**** Records shown
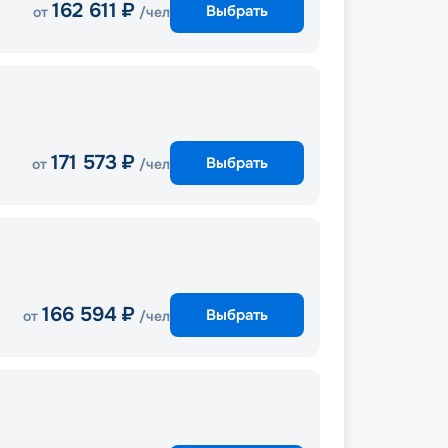
162 611
₽
Выбрать
от
/чел
171 573
₽
Выбрать
от
/чел
166 594
₽
Выбрать
от
/чел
********
* What you have to do
Give back each line above verbatim, dropping every picture.

* Answer to the exercise
162 611
₽
Выбрать
от
/чел
171 573
₽
Выбрать
от
/чел
166 594
₽
Выбрать
от
/чел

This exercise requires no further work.